◆ **Data shown**:

___

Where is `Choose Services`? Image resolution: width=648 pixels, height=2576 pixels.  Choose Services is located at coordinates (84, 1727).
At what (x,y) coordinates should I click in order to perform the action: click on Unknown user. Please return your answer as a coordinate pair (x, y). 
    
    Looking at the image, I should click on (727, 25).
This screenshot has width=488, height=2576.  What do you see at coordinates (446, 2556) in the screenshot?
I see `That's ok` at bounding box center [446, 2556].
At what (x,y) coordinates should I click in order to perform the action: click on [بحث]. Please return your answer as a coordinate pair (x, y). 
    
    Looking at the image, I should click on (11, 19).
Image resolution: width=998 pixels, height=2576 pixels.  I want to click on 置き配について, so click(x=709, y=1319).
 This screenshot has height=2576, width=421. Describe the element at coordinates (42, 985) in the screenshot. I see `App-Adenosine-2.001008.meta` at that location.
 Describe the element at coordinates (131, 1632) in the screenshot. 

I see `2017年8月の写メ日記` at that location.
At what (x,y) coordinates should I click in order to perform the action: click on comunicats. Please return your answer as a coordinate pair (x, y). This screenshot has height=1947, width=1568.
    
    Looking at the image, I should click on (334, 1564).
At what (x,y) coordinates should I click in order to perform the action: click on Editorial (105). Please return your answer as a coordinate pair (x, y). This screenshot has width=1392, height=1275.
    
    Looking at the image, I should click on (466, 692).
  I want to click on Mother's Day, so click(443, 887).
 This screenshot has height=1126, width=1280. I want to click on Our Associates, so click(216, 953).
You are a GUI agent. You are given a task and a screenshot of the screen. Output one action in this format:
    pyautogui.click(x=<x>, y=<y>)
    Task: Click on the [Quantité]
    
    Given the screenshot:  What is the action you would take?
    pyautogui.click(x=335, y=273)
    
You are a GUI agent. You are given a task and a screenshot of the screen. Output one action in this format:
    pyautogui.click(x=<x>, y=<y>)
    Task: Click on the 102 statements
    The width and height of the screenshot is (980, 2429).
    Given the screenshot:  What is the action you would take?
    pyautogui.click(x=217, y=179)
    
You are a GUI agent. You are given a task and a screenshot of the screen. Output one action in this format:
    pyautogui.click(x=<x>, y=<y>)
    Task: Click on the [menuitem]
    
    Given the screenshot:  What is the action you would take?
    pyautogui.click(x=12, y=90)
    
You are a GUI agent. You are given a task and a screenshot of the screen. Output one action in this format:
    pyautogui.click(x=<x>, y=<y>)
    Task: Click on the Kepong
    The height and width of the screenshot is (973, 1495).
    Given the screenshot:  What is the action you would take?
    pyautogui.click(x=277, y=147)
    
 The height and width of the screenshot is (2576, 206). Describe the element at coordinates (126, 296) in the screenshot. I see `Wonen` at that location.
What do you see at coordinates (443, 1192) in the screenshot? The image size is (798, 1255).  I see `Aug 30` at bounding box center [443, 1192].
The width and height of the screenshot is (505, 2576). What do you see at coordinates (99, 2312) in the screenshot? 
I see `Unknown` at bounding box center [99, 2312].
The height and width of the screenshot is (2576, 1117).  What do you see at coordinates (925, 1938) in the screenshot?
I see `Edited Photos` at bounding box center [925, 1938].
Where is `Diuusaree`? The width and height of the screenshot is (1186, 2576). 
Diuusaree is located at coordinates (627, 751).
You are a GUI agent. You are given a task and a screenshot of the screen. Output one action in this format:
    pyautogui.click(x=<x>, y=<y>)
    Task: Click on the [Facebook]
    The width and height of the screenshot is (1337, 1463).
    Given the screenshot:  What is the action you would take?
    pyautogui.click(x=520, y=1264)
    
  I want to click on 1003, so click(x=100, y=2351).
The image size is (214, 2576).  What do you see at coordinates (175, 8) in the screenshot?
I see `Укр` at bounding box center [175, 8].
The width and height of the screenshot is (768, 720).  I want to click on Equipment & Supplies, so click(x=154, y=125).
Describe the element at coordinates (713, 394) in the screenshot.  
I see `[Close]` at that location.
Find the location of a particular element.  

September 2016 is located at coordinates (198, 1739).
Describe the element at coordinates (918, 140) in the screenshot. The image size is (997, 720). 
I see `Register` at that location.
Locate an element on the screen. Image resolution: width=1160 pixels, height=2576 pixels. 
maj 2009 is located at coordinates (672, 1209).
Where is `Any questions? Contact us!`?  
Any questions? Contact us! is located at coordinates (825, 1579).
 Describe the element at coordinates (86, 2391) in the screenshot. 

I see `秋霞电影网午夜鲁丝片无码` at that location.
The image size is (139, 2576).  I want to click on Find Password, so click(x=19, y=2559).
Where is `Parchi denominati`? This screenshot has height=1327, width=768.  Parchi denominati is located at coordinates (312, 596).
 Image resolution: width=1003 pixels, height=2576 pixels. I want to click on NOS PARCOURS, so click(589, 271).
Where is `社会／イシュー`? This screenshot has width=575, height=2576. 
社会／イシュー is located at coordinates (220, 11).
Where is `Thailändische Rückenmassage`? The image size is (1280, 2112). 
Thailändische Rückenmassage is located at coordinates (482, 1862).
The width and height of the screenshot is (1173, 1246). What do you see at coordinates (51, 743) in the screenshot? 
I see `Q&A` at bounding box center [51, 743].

___

◆ **Exercise description**: Take the entries above and repeat them verbatim.

◆ **Completed exercise**:
Where is `Choose Services`? Image resolution: width=648 pixels, height=2576 pixels.  Choose Services is located at coordinates (84, 1727).
At what (x,y) coordinates should I click in order to perform the action: click on Unknown user. Please return your answer as a coordinate pair (x, y). 
    
    Looking at the image, I should click on (727, 25).
This screenshot has width=488, height=2576.  What do you see at coordinates (446, 2556) in the screenshot?
I see `That's ok` at bounding box center [446, 2556].
At what (x,y) coordinates should I click in order to perform the action: click on [بحث]. Please return your answer as a coordinate pair (x, y). 
    
    Looking at the image, I should click on (11, 19).
Image resolution: width=998 pixels, height=2576 pixels.  I want to click on 置き配について, so click(x=709, y=1319).
 This screenshot has height=2576, width=421. Describe the element at coordinates (42, 985) in the screenshot. I see `App-Adenosine-2.001008.meta` at that location.
 Describe the element at coordinates (131, 1632) in the screenshot. 

I see `2017年8月の写メ日記` at that location.
At what (x,y) coordinates should I click in order to perform the action: click on comunicats. Please return your answer as a coordinate pair (x, y). This screenshot has height=1947, width=1568.
    
    Looking at the image, I should click on (334, 1564).
At what (x,y) coordinates should I click in order to perform the action: click on Editorial (105). Please return your answer as a coordinate pair (x, y). This screenshot has width=1392, height=1275.
    
    Looking at the image, I should click on (466, 692).
  I want to click on Mother's Day, so click(443, 887).
 This screenshot has height=1126, width=1280. I want to click on Our Associates, so click(216, 953).
You are a GUI agent. You are given a task and a screenshot of the screen. Output one action in this format:
    pyautogui.click(x=<x>, y=<y>)
    Task: Click on the [Quantité]
    
    Given the screenshot:  What is the action you would take?
    pyautogui.click(x=335, y=273)
    
You are a GUI agent. You are given a task and a screenshot of the screen. Output one action in this format:
    pyautogui.click(x=<x>, y=<y>)
    Task: Click on the 102 statements
    The width and height of the screenshot is (980, 2429).
    Given the screenshot:  What is the action you would take?
    pyautogui.click(x=217, y=179)
    
You are a GUI agent. You are given a task and a screenshot of the screen. Output one action in this format:
    pyautogui.click(x=<x>, y=<y>)
    Task: Click on the [menuitem]
    
    Given the screenshot:  What is the action you would take?
    pyautogui.click(x=12, y=90)
    
You are a GUI agent. You are given a task and a screenshot of the screen. Output one action in this format:
    pyautogui.click(x=<x>, y=<y>)
    Task: Click on the Kepong
    The height and width of the screenshot is (973, 1495).
    Given the screenshot:  What is the action you would take?
    pyautogui.click(x=277, y=147)
    
 The height and width of the screenshot is (2576, 206). Describe the element at coordinates (126, 296) in the screenshot. I see `Wonen` at that location.
What do you see at coordinates (443, 1192) in the screenshot? The image size is (798, 1255).  I see `Aug 30` at bounding box center [443, 1192].
The width and height of the screenshot is (505, 2576). What do you see at coordinates (99, 2312) in the screenshot? 
I see `Unknown` at bounding box center [99, 2312].
The height and width of the screenshot is (2576, 1117).  What do you see at coordinates (925, 1938) in the screenshot?
I see `Edited Photos` at bounding box center [925, 1938].
Where is `Diuusaree`? The width and height of the screenshot is (1186, 2576). 
Diuusaree is located at coordinates (627, 751).
You are a GUI agent. You are given a task and a screenshot of the screen. Output one action in this format:
    pyautogui.click(x=<x>, y=<y>)
    Task: Click on the [Facebook]
    The width and height of the screenshot is (1337, 1463).
    Given the screenshot:  What is the action you would take?
    pyautogui.click(x=520, y=1264)
    
  I want to click on 1003, so click(x=100, y=2351).
The image size is (214, 2576).  What do you see at coordinates (175, 8) in the screenshot?
I see `Укр` at bounding box center [175, 8].
The width and height of the screenshot is (768, 720).  I want to click on Equipment & Supplies, so click(x=154, y=125).
Describe the element at coordinates (713, 394) in the screenshot.  
I see `[Close]` at that location.
Find the location of a particular element.  

September 2016 is located at coordinates (198, 1739).
Describe the element at coordinates (918, 140) in the screenshot. The image size is (997, 720). 
I see `Register` at that location.
Locate an element on the screen. Image resolution: width=1160 pixels, height=2576 pixels. 
maj 2009 is located at coordinates (672, 1209).
Where is `Any questions? Contact us!`?  
Any questions? Contact us! is located at coordinates (825, 1579).
 Describe the element at coordinates (86, 2391) in the screenshot. 

I see `秋霞电影网午夜鲁丝片无码` at that location.
The image size is (139, 2576).  I want to click on Find Password, so click(x=19, y=2559).
Where is `Parchi denominati`? This screenshot has height=1327, width=768.  Parchi denominati is located at coordinates (312, 596).
 Image resolution: width=1003 pixels, height=2576 pixels. I want to click on NOS PARCOURS, so click(589, 271).
Where is `社会／イシュー`? This screenshot has width=575, height=2576. 
社会／イシュー is located at coordinates (220, 11).
Where is `Thailändische Rückenmassage`? The image size is (1280, 2112). 
Thailändische Rückenmassage is located at coordinates (482, 1862).
The width and height of the screenshot is (1173, 1246). What do you see at coordinates (51, 743) in the screenshot? 
I see `Q&A` at bounding box center [51, 743].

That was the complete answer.